オハナさんは上記のごとく「コミュニティ外部からの異物としてのインパクト」としてのキャラ性を持っているので、開始しばらく…いやお話の後期になっても、ワシにとって「いやお嬢さんそれはどーかなー」性を持ち続けていた。それだけだと単に見づらくなるだけだろうが、この舞台にはちゃんとそのカウンターとなる要素がある。他のキャラたち各々の個性がそれであり、その中にあっても女将とお母んの両女性がその筆頭。あーやっぱ血筋なんだろうなというキャラのデカさですな。それぞれに強力で、それぞれに「いやそれはどーなのよ」性を持つというね。んでオハナさんは彼女たちにちゃんとぶつかってって、ちゃんと玉砕したりもする。

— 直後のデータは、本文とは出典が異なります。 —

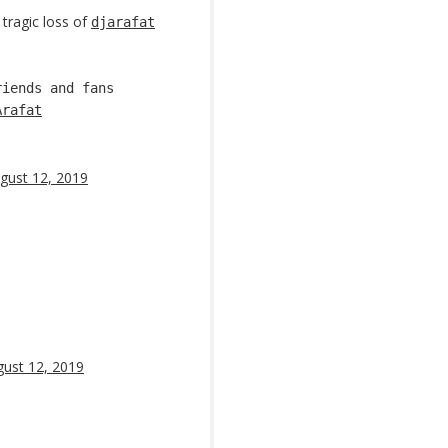
tragic loss of
djarafat
riends and fans
Arafat
gust 12, 2019
ust 12, 2019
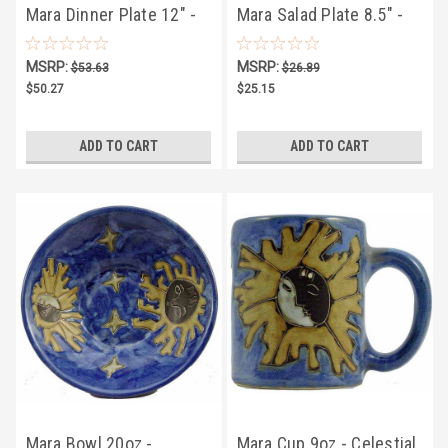
Mara Dinner Plate 12" -
Mara Salad Plate 8.5" -
Celestial
Celestial
MSRP:
MSRP:
$53.63
$26.89
$50.27
$25.15
ADD TO CART
ADD TO CART
Mara Bowl 20oz -
Mara Cup 9oz - Celestial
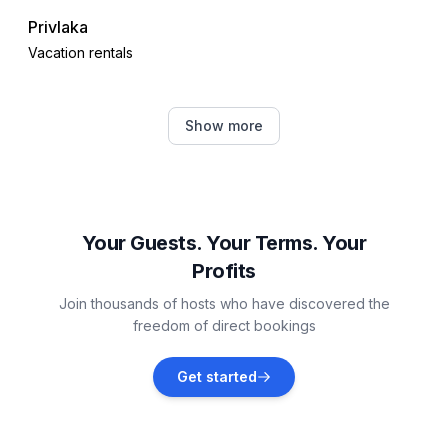
Privlaka
Vacation rentals
Dinjiška
Show more
Vacation rentals
Nin
Vacation rentals
Your Guests. Your Terms. Your
Profits
Zaton
Join thousands of hosts who have discovered the
Vacation rentals
freedom of direct bookings
Vrsi
Get started
Vacation rentals
Petrčane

この辺のキャラクタの動かし方は、各々のキャラの強さもあってとてもダイナミックであった。


個々の話をみればちょっとダルな所やアンバランスがあり、また一部「そんな話でエエの?」ってとこもあるんだけど、総体として一つのアジになってるのはよろしかった。2クールというバルクもこの作品の味わいに貢献してるとこではあろうな。てことで、楽しませていただいた作品でした。…でもワシ、最後まで「ホビロン」とか「ぼんぼる」とかの造語にはノリきれなかったよ…。ごめんね。


逆境無頼カイジ 破戒録篇・25話。身も世もなく相手にすがりつき、みっともないの極みの醜態を見せるカイジさん。先週も書いたが、この醜悪さのノリが福本節ではあるよなあ。凡百の作家なら、曲りなりにも高能力な主人公にこここまでのヘッポコイヴェントは用意しない。ま、このグズグズがあるからこそ、そのまんま逆転した状況たる一条の引き分け提案シーンがヘンテコに輝くワケだけどさ。自分あんなけダダこねといて、相手には「もう遅い!」の一言なんだもんなー! 正しく勝った者勝ちの世界ですよ、うん。


そんな状況もおっちゃんの金投入によって大逆転、カイジさんご一統はとうとう勝利を掴むに至る。前シーズンの名シーンを思い起こさせる「押せ押せ」のコールとか盛り上がりも充分だが、さすっがに引っ張りすぎた感は否めんなあ。これでも相当、アニメ化にあたって再構築してるんだけど…でもねえ。似たようなシーンと絵柄の繰り返しがちょっと、キツい所はあるわなあ。


それでも勝利シーンの「至福の雑用」と「至福の呆然」は笑いつつも独特な視点ではあるなと。やっぱこのおっさんおもろいよ。てことでさて…そろそろシメますか、ね!